In the records below, some lines contain the word "Center". Copy each of them.

═══

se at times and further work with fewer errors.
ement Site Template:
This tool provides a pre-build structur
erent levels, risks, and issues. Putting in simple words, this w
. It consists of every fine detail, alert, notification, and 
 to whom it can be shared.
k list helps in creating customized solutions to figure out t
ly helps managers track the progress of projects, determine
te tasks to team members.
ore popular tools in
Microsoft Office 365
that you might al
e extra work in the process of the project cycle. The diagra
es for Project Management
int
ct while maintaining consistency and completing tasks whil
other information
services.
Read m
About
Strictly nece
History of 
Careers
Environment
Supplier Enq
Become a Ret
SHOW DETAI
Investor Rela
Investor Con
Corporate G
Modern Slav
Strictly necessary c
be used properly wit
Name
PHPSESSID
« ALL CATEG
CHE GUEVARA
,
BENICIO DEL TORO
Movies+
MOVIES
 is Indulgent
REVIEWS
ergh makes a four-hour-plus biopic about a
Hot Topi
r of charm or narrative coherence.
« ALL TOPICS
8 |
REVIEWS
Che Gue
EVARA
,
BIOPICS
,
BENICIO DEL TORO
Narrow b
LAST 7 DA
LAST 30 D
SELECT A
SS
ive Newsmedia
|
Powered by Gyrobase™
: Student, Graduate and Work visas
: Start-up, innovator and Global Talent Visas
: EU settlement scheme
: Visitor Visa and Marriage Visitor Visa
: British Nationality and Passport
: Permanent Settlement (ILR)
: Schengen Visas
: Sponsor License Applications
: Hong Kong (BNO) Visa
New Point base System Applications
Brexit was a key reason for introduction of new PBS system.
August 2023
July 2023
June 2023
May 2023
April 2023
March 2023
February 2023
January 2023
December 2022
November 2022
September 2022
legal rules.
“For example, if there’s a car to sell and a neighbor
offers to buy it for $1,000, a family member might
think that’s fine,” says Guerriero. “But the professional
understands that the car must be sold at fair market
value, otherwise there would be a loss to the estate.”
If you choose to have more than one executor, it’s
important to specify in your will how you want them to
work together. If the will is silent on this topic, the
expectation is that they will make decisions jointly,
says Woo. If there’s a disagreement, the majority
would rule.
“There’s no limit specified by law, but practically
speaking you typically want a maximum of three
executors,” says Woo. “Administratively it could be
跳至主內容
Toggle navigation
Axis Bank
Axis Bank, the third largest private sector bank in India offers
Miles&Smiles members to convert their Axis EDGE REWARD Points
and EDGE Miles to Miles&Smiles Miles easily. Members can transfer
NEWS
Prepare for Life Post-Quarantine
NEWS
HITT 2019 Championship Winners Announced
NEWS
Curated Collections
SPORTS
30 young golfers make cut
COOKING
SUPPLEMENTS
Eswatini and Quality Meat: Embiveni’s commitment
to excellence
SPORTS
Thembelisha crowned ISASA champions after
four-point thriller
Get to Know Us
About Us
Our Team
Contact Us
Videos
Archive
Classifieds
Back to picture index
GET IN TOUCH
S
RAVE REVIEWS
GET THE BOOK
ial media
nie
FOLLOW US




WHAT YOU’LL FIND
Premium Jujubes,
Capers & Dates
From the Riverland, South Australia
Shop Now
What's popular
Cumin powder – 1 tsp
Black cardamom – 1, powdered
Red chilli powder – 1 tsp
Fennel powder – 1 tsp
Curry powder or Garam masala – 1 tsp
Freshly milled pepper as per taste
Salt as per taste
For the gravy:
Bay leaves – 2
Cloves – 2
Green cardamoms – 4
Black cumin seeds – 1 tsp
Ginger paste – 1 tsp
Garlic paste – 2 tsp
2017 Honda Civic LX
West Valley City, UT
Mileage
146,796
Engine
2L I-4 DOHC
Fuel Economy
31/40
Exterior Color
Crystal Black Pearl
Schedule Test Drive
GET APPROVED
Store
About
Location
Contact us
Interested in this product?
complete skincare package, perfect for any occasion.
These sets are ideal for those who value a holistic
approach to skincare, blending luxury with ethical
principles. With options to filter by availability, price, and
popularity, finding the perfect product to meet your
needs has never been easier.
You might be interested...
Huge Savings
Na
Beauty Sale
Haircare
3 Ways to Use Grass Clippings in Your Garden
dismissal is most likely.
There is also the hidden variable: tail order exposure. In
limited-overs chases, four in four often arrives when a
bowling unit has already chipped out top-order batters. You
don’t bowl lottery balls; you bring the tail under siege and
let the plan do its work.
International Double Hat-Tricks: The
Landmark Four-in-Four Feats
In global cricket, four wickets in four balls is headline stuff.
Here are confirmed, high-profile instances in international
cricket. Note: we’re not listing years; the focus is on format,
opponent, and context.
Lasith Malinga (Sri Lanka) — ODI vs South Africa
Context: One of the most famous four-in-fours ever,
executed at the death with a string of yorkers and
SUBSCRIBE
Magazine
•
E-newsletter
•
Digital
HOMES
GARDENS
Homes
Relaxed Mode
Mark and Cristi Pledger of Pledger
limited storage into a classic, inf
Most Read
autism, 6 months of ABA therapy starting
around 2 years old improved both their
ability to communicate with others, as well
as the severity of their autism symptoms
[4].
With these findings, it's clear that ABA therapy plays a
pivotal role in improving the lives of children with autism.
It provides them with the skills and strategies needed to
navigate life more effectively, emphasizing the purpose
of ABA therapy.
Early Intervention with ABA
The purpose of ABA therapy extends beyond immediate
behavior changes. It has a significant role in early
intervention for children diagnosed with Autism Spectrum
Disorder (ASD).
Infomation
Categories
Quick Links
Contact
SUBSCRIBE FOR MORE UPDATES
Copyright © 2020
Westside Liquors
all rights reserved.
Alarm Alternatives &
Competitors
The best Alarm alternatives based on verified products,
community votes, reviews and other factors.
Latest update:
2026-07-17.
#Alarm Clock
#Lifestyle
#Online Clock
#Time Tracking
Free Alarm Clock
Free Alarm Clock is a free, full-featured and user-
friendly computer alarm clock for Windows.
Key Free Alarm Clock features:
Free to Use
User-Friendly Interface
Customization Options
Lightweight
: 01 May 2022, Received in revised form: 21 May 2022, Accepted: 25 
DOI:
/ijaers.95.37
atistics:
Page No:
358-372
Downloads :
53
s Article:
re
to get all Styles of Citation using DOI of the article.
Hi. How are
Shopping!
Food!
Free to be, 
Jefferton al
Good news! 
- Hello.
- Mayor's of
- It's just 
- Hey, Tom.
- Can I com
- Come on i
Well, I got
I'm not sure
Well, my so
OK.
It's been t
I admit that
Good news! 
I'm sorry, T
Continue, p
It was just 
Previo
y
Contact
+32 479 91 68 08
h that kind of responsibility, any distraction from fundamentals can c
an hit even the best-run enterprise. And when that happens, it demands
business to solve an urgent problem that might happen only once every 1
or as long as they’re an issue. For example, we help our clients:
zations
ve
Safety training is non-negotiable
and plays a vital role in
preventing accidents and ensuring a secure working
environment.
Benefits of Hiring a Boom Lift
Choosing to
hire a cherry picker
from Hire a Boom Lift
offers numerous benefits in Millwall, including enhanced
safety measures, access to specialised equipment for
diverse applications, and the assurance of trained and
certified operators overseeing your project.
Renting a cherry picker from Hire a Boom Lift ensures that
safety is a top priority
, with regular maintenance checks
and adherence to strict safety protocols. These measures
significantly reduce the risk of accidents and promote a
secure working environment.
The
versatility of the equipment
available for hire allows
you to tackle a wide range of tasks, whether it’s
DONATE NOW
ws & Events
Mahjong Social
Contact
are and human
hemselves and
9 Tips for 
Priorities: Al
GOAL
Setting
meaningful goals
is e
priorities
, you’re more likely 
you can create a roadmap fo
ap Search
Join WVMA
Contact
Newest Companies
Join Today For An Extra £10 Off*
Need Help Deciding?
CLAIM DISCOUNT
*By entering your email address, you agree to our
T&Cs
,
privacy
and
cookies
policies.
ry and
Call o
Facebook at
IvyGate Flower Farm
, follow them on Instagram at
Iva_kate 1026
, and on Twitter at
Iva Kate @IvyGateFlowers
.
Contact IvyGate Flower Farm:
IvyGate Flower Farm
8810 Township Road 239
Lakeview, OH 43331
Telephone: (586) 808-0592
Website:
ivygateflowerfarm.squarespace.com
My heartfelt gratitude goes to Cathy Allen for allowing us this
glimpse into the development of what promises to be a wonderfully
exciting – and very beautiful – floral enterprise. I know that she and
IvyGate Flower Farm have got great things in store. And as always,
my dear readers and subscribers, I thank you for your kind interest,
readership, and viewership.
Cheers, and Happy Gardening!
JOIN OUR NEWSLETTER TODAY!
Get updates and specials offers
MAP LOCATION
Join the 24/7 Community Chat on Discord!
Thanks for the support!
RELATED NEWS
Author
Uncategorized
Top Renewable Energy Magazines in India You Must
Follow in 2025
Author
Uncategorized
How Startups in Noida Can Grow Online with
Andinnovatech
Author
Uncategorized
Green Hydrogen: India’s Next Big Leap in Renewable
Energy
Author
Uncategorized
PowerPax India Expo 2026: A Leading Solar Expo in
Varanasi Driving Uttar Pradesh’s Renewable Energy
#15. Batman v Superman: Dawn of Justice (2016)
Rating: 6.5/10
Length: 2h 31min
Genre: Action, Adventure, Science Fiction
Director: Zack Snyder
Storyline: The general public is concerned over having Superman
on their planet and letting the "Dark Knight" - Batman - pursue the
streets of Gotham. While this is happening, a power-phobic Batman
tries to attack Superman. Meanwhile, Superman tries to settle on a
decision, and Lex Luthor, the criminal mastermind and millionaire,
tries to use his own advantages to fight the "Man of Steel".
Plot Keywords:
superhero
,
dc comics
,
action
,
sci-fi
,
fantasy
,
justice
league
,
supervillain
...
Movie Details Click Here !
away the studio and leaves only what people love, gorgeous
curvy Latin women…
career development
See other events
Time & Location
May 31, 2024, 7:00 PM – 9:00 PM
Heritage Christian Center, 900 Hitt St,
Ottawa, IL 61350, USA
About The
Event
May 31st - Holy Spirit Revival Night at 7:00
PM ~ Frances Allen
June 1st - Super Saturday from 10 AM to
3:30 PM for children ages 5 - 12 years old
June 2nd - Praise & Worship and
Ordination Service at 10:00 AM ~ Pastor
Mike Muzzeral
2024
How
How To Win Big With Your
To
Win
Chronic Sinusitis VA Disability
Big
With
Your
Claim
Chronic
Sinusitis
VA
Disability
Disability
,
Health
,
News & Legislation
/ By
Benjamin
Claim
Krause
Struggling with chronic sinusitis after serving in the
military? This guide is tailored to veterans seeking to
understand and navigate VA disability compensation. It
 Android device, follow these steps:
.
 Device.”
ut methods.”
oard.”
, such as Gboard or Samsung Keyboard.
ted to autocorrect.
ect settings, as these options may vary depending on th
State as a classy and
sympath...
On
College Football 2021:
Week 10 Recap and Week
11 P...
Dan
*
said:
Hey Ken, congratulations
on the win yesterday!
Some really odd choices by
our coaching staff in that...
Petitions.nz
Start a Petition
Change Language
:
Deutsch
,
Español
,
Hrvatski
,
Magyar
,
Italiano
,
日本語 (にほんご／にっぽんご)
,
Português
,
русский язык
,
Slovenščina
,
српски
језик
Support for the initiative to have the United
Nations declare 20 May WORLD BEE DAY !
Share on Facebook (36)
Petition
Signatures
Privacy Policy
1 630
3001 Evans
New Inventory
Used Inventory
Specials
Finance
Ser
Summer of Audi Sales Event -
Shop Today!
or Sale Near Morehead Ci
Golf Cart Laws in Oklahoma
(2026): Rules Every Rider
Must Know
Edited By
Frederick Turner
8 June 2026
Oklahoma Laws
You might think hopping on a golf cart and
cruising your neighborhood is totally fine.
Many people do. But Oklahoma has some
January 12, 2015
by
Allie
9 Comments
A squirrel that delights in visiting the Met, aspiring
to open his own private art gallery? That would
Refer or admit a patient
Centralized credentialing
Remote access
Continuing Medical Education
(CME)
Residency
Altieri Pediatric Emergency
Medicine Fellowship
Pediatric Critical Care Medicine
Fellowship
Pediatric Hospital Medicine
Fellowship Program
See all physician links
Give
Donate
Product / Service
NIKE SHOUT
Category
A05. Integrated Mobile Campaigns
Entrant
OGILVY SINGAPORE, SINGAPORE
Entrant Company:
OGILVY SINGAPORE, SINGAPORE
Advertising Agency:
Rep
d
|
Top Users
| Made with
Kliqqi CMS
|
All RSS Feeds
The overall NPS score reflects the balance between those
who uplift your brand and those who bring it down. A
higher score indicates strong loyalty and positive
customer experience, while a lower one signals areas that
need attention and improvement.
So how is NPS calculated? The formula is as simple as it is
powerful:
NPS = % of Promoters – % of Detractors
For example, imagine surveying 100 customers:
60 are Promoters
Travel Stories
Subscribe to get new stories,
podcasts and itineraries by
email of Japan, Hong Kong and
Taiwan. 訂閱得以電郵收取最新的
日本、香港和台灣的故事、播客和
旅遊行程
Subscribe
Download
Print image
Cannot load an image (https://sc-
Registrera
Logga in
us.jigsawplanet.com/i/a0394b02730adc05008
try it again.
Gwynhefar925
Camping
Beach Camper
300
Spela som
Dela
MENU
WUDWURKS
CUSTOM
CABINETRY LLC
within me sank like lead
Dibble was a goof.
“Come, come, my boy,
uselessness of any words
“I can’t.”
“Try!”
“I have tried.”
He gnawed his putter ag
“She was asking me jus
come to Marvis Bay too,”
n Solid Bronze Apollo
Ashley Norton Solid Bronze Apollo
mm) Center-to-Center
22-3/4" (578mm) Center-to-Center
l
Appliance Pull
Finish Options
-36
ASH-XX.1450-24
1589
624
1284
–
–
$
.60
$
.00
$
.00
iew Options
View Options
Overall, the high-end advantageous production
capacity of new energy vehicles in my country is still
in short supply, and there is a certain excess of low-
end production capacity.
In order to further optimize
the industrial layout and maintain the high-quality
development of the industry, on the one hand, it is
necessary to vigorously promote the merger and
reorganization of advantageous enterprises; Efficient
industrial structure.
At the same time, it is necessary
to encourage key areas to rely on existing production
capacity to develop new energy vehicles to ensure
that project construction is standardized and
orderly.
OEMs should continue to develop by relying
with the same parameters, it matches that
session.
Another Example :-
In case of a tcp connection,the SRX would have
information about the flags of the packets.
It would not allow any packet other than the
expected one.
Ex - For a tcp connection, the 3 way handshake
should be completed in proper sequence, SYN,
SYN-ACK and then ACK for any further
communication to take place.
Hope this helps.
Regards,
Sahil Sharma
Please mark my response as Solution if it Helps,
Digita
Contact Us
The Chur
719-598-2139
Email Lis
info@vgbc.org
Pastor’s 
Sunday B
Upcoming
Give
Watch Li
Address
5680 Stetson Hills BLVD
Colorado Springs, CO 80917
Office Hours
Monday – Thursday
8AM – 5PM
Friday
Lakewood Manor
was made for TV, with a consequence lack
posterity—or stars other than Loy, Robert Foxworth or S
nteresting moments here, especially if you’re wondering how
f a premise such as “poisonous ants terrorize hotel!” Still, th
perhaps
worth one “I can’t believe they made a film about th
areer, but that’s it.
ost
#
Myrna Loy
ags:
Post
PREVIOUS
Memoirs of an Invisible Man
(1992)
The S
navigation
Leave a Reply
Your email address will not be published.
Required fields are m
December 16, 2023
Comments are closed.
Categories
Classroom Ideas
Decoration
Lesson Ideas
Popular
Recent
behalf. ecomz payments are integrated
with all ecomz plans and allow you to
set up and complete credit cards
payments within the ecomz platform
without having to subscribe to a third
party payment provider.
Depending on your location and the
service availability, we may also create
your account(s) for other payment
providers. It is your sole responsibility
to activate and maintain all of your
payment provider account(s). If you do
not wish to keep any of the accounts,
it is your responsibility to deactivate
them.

═══

ANSWER AREA.
Heritage Christian Center, 900 Hitt St,
mm) Center-to-Center
22-3/4" (578mm) Center-to-Center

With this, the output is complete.